Fix #86: normalize promoted dependent attributes for age realism by RandomOscillations · Pull Request #93 · exaforge/extropy

RandomOscillations · 2026-02-17T06:08:13Z

Summary

seed dependent promotion sampling with fixed age/gender so downstream sampling evaluates with child context
add age-aware normalization for promoted minors (education/employment/occupation/income) using spec-driven attribute/options heuristics
keep household-scoped economics inherited from household context
add focused regression tests for promoted minor realism

Validation

pytest -q tests/test_agent_focus.py::TestPromotedDependentQuality

Closes #86

DeveshParagiri

Code Review

Verdict: ✅ Ready to merge

Summary

Comprehensive fix that normalizes age-inappropriate attributes for promoted minors using spec-driven heuristics.

Normalization Applied

Attribute	Logic
Education	Capped by age (≤10: elementary, ≤13: middle, ≤17: high school)
Employment	Restricted to student/part_time/intern/none; <16 prefers student/none
Occupation	Forced to student/none for minors
Income	personal_income=0, household_income preserved from parent

Edge Cases

Age	Max Education	Employment
5-10	elementary	student/none
11-13	middle school	student/none
14-15	high school	student/none
16-17	high school	student/part_time/intern
18+	Not normalized	Not normalized

Minor Suggestion (non-blocking)

Consider adding a boundary-age test (e.g., 16-year-old can have part_time but 10-year-old cannot).

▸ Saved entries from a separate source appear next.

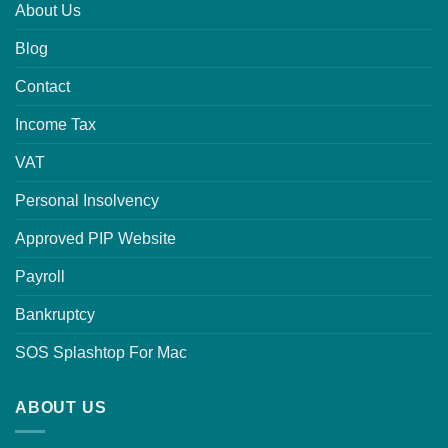
About Us
Blog
Contact
Income Tax
VAT
Personal Insolvency
Approved PIP Website
Payroll
Bankruptcy
SOS Splashtop For Mac
ABOUT US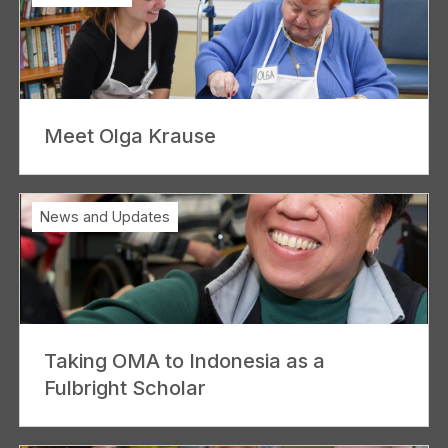
Meet Olga Krause
News and Updates
Taking OMA to Indonesia as a
Fulbright Scholar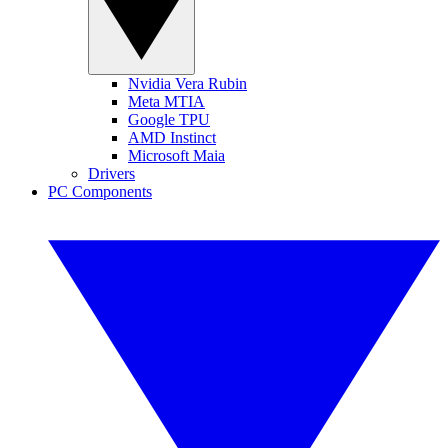
Nvidia Vera Rubin
Meta MTIA
Google TPU
AMD Instinct
Microsoft Maia
Drivers
PC Components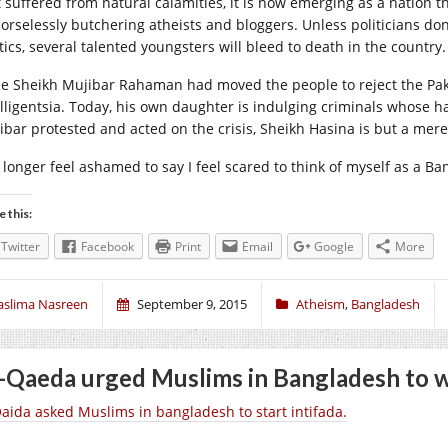
t suffered from natural calamities, it is now emerging as a nation
orselessly butchering atheists and bloggers. Unless politicians don’
tics, several talented youngsters will bleed to death in the country.
e Sheikh Mujibar Rahaman had moved the people to reject the Pak
elligentsia. Today, his own daughter is indulging criminals whose h
ibar protested and acted on the crisis, Sheikh Hasina is but a mere
o longer feel ashamed to say I feel scared to think of myself as a Ba
e this:
Twitter
Facebook
Print
Email
Google
More
aslima Nasreen
September 9, 2015
Atheism
,
Bangladesh
-Qaeda urged Muslims in Bangladesh to w
Qaida asked Muslims in bangladesh to start intifada.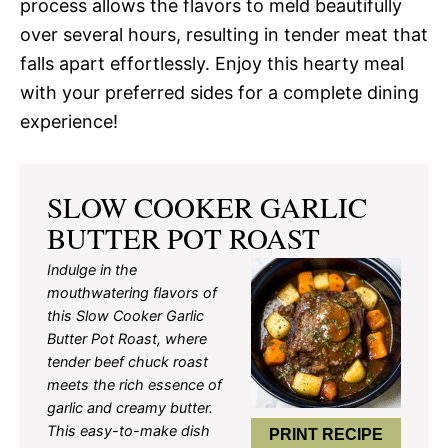
process allows the flavors to meld beautifully
over several hours, resulting in tender meat that
falls apart effortlessly. Enjoy this hearty meal
with your preferred sides for a complete dining
experience!
SLOW COOKER GARLIC
BUTTER POT ROAST
Indulge in the
mouthwatering flavors of
this Slow Cooker Garlic
Butter Pot Roast, where
tender beef chuck roast
meets the rich essence of
garlic and creamy butter.
This easy-to-make dish
PRINT RECIPE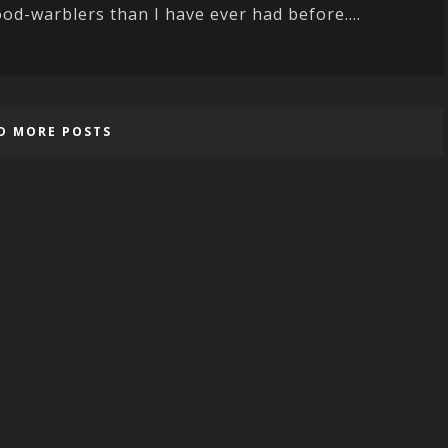
od-warblers than I have ever had before....
D MORE POSTS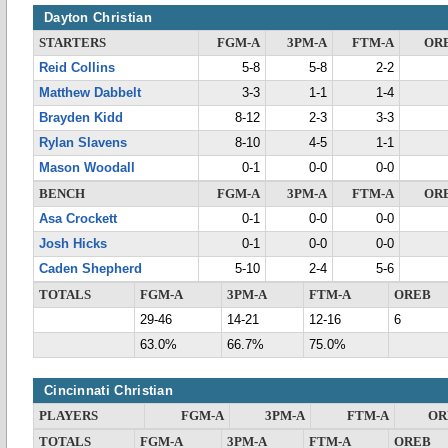
Dayton Christian
STARTERS
FGM-A
3PM-A
FTM-A
OR
Reid Collins
5-8
5-8
2-2
Matthew Dabbelt
3-3
1-1
1-4
Brayden Kidd
8-12
2-3
3-3
Rylan Slavens
8-10
4-5
1-1
Mason Woodall
0-1
0-0
0-0
BENCH
FGM-A
3PM-A
FTM-A
OR
Asa Crockett
0-1
0-0
0-0
Josh Hicks
0-1
0-0
0-0
Caden Shepherd
5-10
2-4
5-6
TOTALS
FGM-A
3PM-A
FTM-A
OREB
29-46
14-21
12-16
6
63.0%
66.7%
75.0%
Cincinnati Christian
PLAYERS
FGM-A
3PM-A
FTM-A
OR
TOTALS
FGM-A
3PM-A
FTM-A
OREB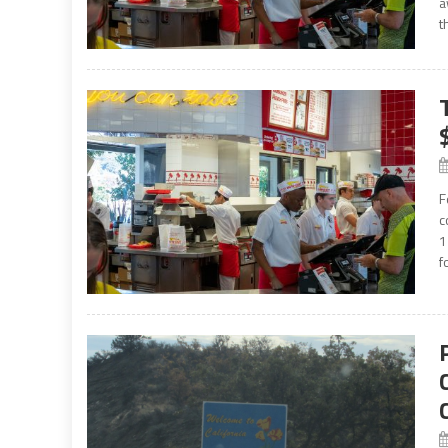
a
t
F
c
1
f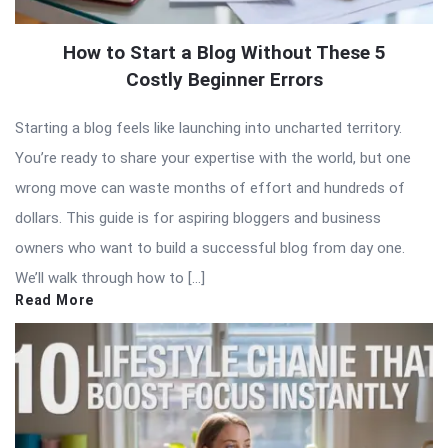
How to Start a Blog Without These 5
Costly Beginner Errors
Starting a blog feels like launching into uncharted territory.
You’re ready to share your expertise with the world, but one
wrong move can waste months of effort and hundreds of
dollars. This guide is for aspiring bloggers and business
owners who want to build a successful blog from day one.
We’ll walk through how to […]
Read More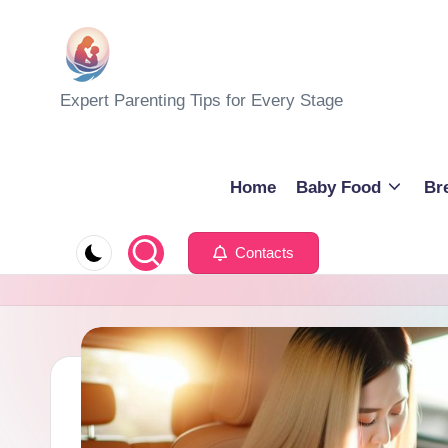
Skip
to
M
Expert Parenting Tips for Every Stage
content
y
E
Home
Baby Food
Br
v
Contacts
e
r
y
d
a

No blocking changes required.

DeveshParagiri

Code Review

Verdict: ❌ Needs changes - fragile keyword matching

Problem

The attribute type detection uses substring matching against hardcoded keywords:

_INCOME_KEYWORDS = ("income", "salary", "wage", "earnings", "compensation")
_EDUCATION_KEYWORDS = ("education", "degree")
_EMPLOYMENT_KEYWORDS = ("employment", "work_status", "labor_status")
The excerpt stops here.